A few years later, when I was living in Paris, I was bored and lonely and looking for something sexy to read on the Internet. I stumbled on a chat room of seemingly college-age boys describing the blow jobs they'd gotten. One of them described going to a girl's room to “watch a movie.” The phrase was in quotes, followed by a smiley face emoticon. He got the best BJ of his life. This girl was mad skilled. She invited him to come over again the next night, but he's like set on BJs for at least a week, dude. Smiley face. He didn't even try to pick up the hot chick giving him the eye in the elevator as he left the skilled girl's dorm room. Smiley face. Instead he went straight back to his room to write about the BJ to a bunch of strangers. He was still fuckin' high on life. Exclamation point.

The girl had invited this boy over; she had lowered her head to his waist, swallowed his semen, displayed no need for reciprocation, invited him to come over again whenever he wanted. Who wouldn't take such pleasure freely offered? I got so wet reading the boy's post that I had to touch myself, imagining his perfect selfishness.

Like the girl with the mad BJ skills and the girl eyeing the satiated dude in the elevator, I kept on giving away what I wanted for myself. I wanted to come in some pretty slut's mouth. Pull up my pants. Walk home—mind clear, body light. But my body refused me this ease. When a boy got naked with me, he ejaculated. When I got naked with a boy, my body became a shapeless vibration of erotic feeling building slowly until—he grunted and rolled away and I remained frozen for hours in the wide-awake vibrating place.
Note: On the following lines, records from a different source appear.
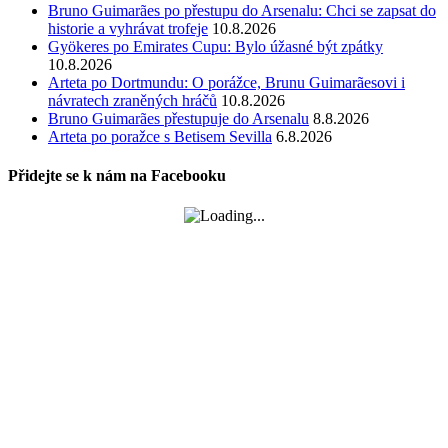
Bruno Guimarães po přestupu do Arsenalu: Chci se zapsat do
historie a vyhrávat trofeje
10.8.2026
Gyökeres po Emirates Cupu: Bylo úžasné být zpátky
10.8.2026
Arteta po Dortmundu: O porážce, Brunu Guimarãesovi i
návratech zraněných hráčů
10.8.2026
Bruno Guimarães přestupuje do Arsenalu
8.8.2026
Arteta po poražce s Betisem Sevilla
6.8.2026
Přidejte se k nám na Facebooku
The more I gave away what I wanted for myself, the hungrier I became, filled with the loud idea of sexual release, never the reality. I began insisting on my own orgasm, however perfunctory; I often had to move the boy's hand with my own. Only an orgasm dulled the anxious clamor of needs aroused and abandoned. With Dan—whose twenties whittled him into a slack-haired, overweight, jovial real estate agent whom I am glad I didn't marry—I'd had no expectations of the form my pleasure would take; every good feeling was a surprise. After Dan, orgasms were a salve. They separated my longing from the man who had aroused it. He had fulfilled his purpose; I could want him to leave and enjoy the desire for his absence.